*ASSIGNMENT:* The result should be every line in the data below that carries the string "from".

*EXTRACTED DATA:*
- Opening Delimiter -

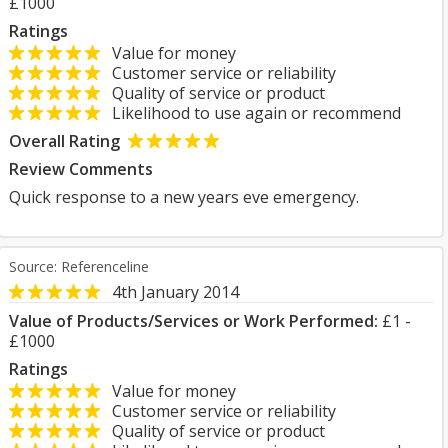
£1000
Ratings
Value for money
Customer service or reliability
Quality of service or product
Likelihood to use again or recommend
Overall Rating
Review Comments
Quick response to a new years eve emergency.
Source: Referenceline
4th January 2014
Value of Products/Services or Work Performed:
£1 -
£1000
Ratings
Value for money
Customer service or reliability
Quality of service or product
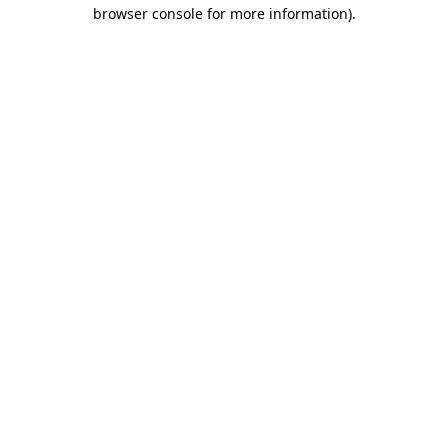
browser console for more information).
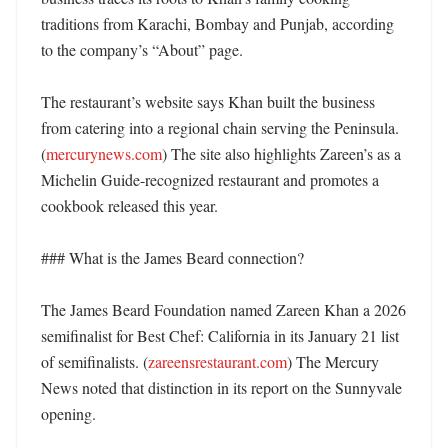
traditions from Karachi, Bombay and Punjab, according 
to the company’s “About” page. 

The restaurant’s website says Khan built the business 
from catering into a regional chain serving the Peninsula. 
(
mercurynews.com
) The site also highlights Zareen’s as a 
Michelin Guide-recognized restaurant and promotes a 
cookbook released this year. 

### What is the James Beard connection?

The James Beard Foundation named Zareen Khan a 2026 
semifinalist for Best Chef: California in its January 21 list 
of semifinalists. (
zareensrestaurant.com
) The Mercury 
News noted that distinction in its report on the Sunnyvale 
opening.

- Closing Delimiter -
- Opening Delimiter -

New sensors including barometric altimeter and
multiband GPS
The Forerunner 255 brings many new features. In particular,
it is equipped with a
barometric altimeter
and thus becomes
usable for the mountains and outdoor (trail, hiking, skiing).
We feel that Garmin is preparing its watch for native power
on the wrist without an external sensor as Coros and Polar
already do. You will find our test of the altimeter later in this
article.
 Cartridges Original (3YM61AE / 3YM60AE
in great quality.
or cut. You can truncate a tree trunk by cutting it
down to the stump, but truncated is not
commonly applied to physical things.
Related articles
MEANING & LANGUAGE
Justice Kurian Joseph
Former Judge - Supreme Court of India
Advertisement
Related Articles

- Closing Delimiter -
- Opening Delimiter -

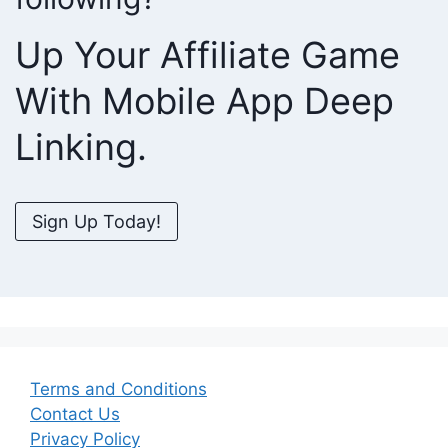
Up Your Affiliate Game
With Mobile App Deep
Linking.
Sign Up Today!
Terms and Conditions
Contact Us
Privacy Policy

- Closing Delimiter -

*EXERCISE RESULT:*
traditions from Karachi, Bombay and Punjab, according 
from catering into a regional chain serving the Peninsula. 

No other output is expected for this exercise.